Moreover, we selected three datasets with varying size, temporal edges and duration of time interval in the dataset.
- Dataset email-Eu-core-temporalDept3 (*) is an incoming and outgoing traffic for E-Mail graph. A separate edge is created for each recipient of the e-mail.
- Dataset CollegeMsg (**) is a temporal graph comprised of private messages sent on an online social network at the University of California.
- Dataset soc-sign-bitcoinalpha (***) is a transaction graph in BitCoin Alpha.
- (*) Paranjape, Ashwin, Austin R. Benson, and Jure Leskovec. “Motifs in temporal networks.” Proceedings of the Tenth ACM International Conference on Web Search and Data Mining. 2017.
- (**) Panzarasa, Pietro, Tore Opsahl, and Kathleen M. Carley. “Patterns and dynamics of users’ behavior and interaction: Network analysis of an online community.” Journal of the American Society for Information Science and Technology 60.5 (2009): 911-932.
- (***) Kumar, Srijan, et al. “Edge weight prediction in weighted signed networks.” 2016 IEEE 16th International Conference on Data Mining (ICDM). IEEE, 2016.

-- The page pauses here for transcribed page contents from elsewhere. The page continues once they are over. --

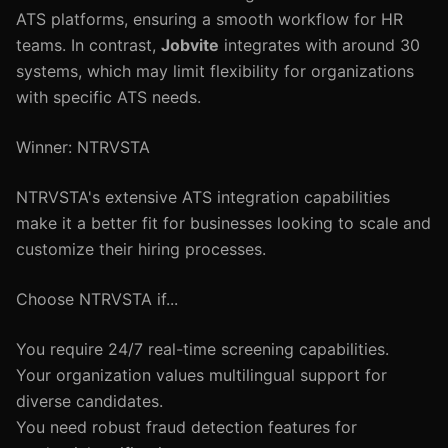
ATS platforms, ensuring a smooth workflow for HR
teams. In contrast,
Jobvite
integrates with around 30
systems, which may limit flexibility for organizations
with specific ATS needs.
Winner: NTRVSTA
NTRVSTA's extensive ATS integration capabilities
make it a better fit for businesses looking to scale and
customize their hiring processes.
Choose NTRVSTA if...
You require 24/7 real-time screening capabilities.
Your organization values multilingual support for
diverse candidates.
You need robust fraud detection features for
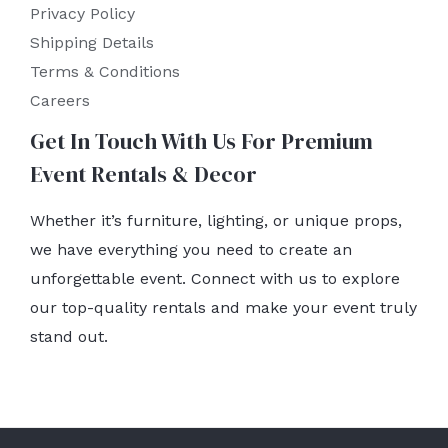
Privacy Policy
Shipping Details
Terms & Conditions
Careers
Get In Touch With Us For Premium
Event Rentals & Decor
Whether it’s furniture, lighting, or unique props,
we have everything you need to create an
unforgettable event. Connect with us to explore
our top-quality rentals and make your event truly
stand out.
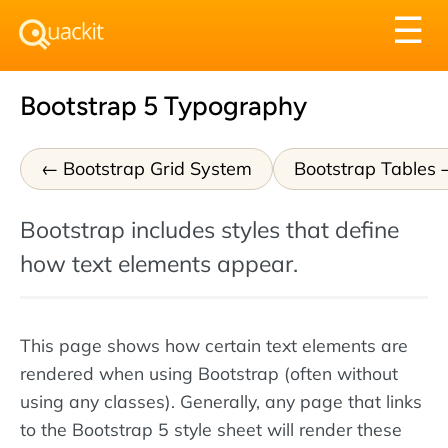
Tog
☰
nav
Bootstrap 5 Typography
Bootstrap Grid System
Bootstrap Tables
Bootstrap includes styles that define
how text elements appear.
This page shows how certain text elements are
rendered when using Bootstrap (often without
using any classes). Generally, any page that links
to the Bootstrap 5 style sheet will render these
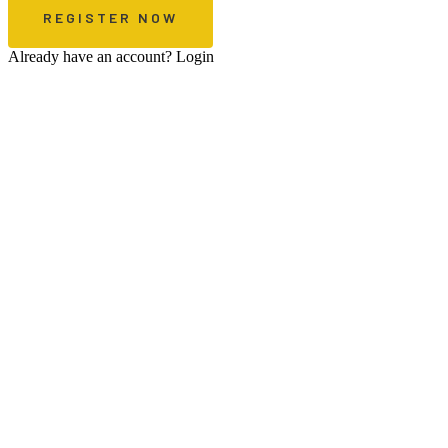
Already have an account?
Login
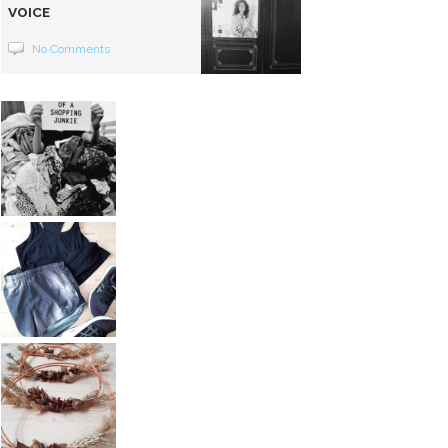
VOICE
No Comments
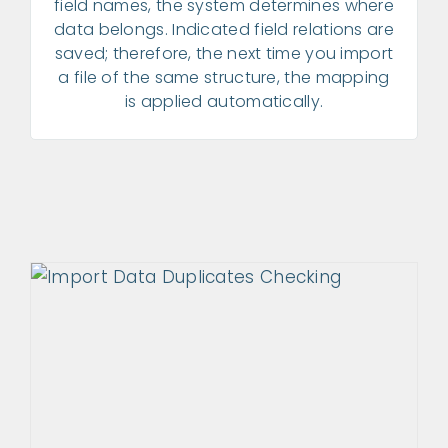
field names, the system determines where
data belongs. Indicated field relations are
saved; therefore, the next time you import
a file of the same structure, the mapping
is applied automatically.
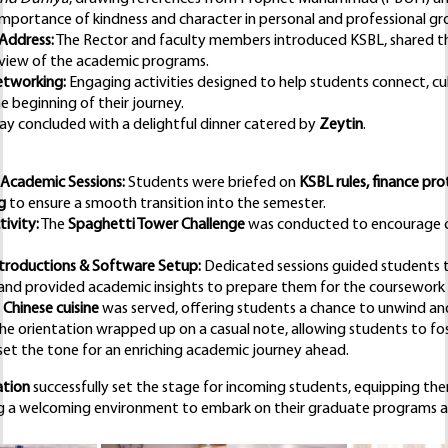
mportance of kindness and character in personal and professional g
 Address:
The Rector and faculty members introduced KSBL, shared the 
view of the academic programs.
etworking:
Engaging activities designed to help students connect, cu
 beginning of their journey.
day concluded with a delightful dinner catered by
Zeytin
.
 Academic Sessions:
Students were briefed on
KSBL rules, finance prot
g
to ensure a smooth transition into the semester.
ivity:
The
Spaghetti Tower Challenge
was conducted to encourage c
troductions & Software Setup:
Dedicated sessions guided students 
and provided academic insights to prepare them for the coursework
s
Chinese cuisine
was served, offering students a chance to unwind an
he orientation wrapped up on a casual note, allowing students to fo
set the tone for an enriching academic journey ahead.
ation
successfully set the stage for incoming students, equipping the
g a welcoming environment to embark on their graduate programs a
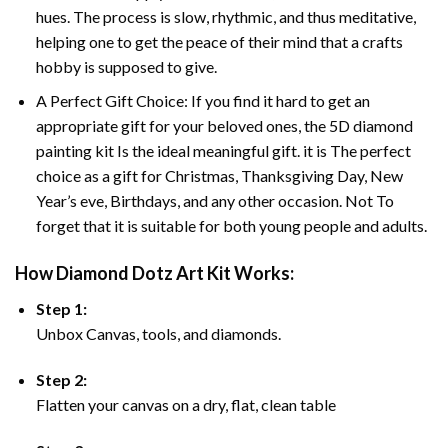
hues. The process is slow, rhythmic, and thus meditative,
helping one to get the peace of their mind that a crafts
hobby is supposed to give.
A Perfect Gift Choice: If you find it hard to get an
appropriate gift for your beloved ones, the 5D diamond
painting kit Is the ideal meaningful gift. it is The perfect
choice as a gift for Christmas, Thanksgiving Day, New
Year’s eve, Birthdays, and any other occasion. Not To
forget that it is suitable for both young people and adults.
How Diamond Dotz Art Kit Works:
Step 1:
Unbox Canvas, tools, and diamonds.
Step 2:
Flatten your canvas on a dry, flat, clean table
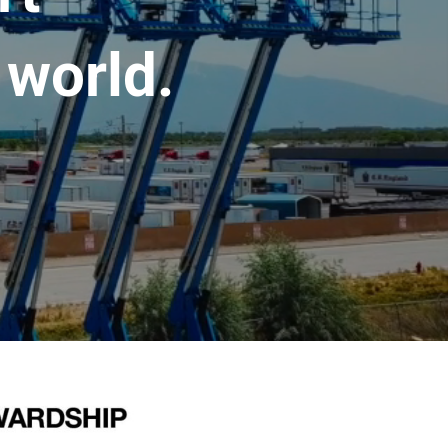
 world.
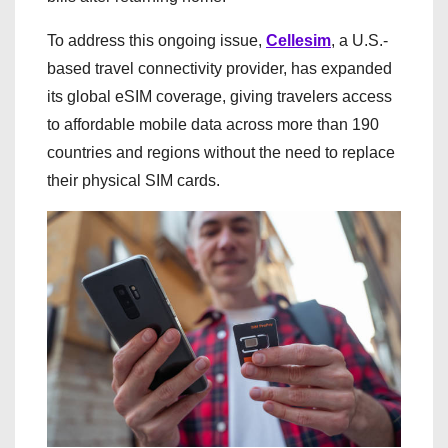
To address this ongoing issue,
Cellesim
, a U.S.-
based travel connectivity provider, has expanded
its global eSIM coverage, giving travelers access
to affordable mobile data across more than 190
countries and regions without the need to replace
their physical SIM cards.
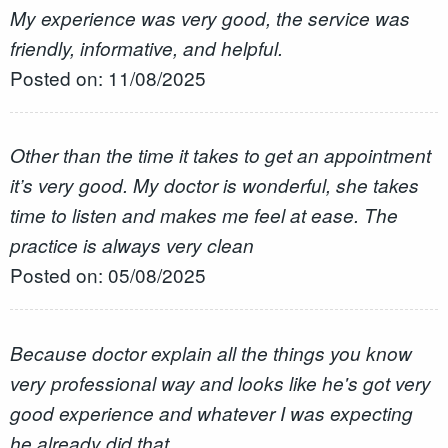
My experience was very good, the service was
friendly, informative, and helpful.
Posted on: 11/08/2025
Other than the time it takes to get an appointment
it’s very good. My doctor is wonderful, she takes
time to listen and makes me feel at ease. The
practice is always very clean
Posted on: 05/08/2025
Because doctor explain all the things you know
very professional way and looks like he's got very
good experience and whatever I was expecting
he already did that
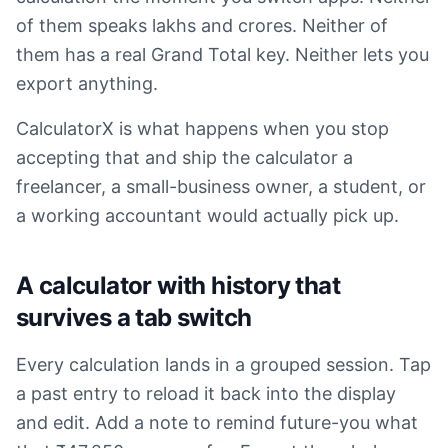
of them speaks lakhs and crores. Neither of
them has a real Grand Total key. Neither lets you
export anything.
CalculatorX is what happens when you stop
accepting that and ship the calculator a
freelancer, a small-business owner, a student, or
a working accountant would actually pick up.
A calculator with history that
survives a tab switch
Every calculation lands in a grouped session. Tap
a past entry to reload it back into the display
and edit. Add a note to remind future-you what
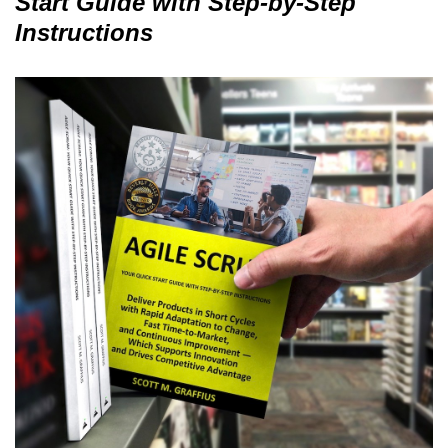
Start Guide with Step-by-Step
Instructions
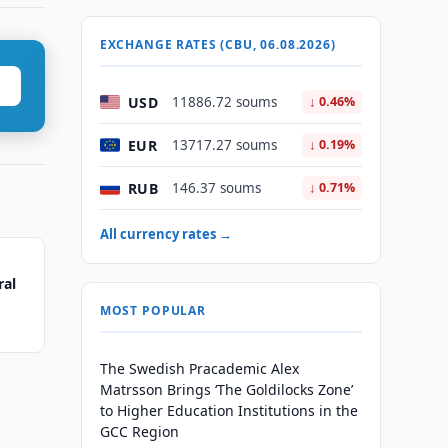
EXCHANGE RATES (CBU, 06.08.2026)
USD
11886.72 soums
↓ 0.46%
EUR
13717.27 soums
↓ 0.19%
RUB
146.37 soums
↓ 0.71%
All currency rates →
ral
MOST POPULAR
The Swedish Pracademic Alex
Matrsson Brings ‘The Goldilocks Zone’
to Higher Education Institutions in the
GCC Region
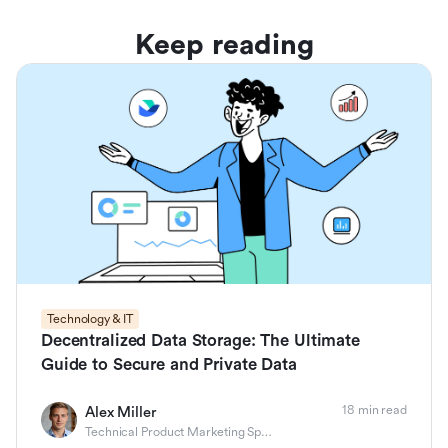
Keep reading
Technology & IT
Decentralized Data Storage: The Ultimate
Guide to Secure and Private Data
18 min read
Alex Miller
Technical Product Marketing Specialist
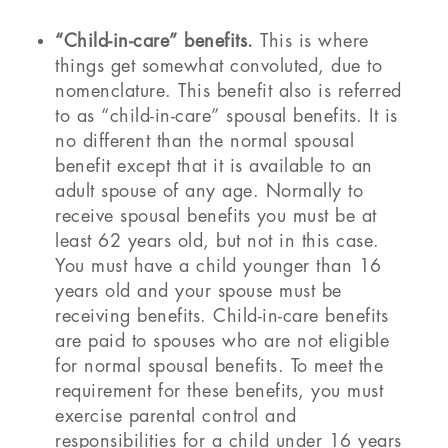
“Child-in-care” benefits.
This is where
things get somewhat convoluted, due to
nomenclature. This benefit also is referred
to as “child-in-care” spousal benefits. It is
no different than the normal spousal
benefit except that it is available to an
adult spouse of any age. Normally to
receive spousal benefits you must be at
least 62 years old, but not in this case.
You must have a child younger than 16
years old and your spouse must be
receiving benefits. Child-in-care benefits
are paid to spouses who are not eligible
for normal spousal benefits. To meet the
requirement for these benefits, you must
exercise parental control and
responsibilities for a child under 16 years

Each distribution contains static (the name of folder ends with static) and dynamic datasets (the name of folder ends with dynamic):
Each dataset contains a time_span file (the time intervals for updating the graphs) and graph files. The data structure of graph file is the same as the Dataset of CNCAH Network.
Download:
- Gaussian Distribution (22.17 GB after extraction, 554,288 files)
- Poisson Distribution (11.08 GB after extraction, 277,144 files)
- Random Uniform Distribution (11.00 GB after extraction, 277,144 files)
If you use the dataset for your research/development, please cite the following paper:
Cheong, Se-Hang, Yain-Whar Si, and Raymond K. Wong. "Online force-directed algorithms for visualization of dynamic graphs." Information Sciences 556 (2021): 223-255.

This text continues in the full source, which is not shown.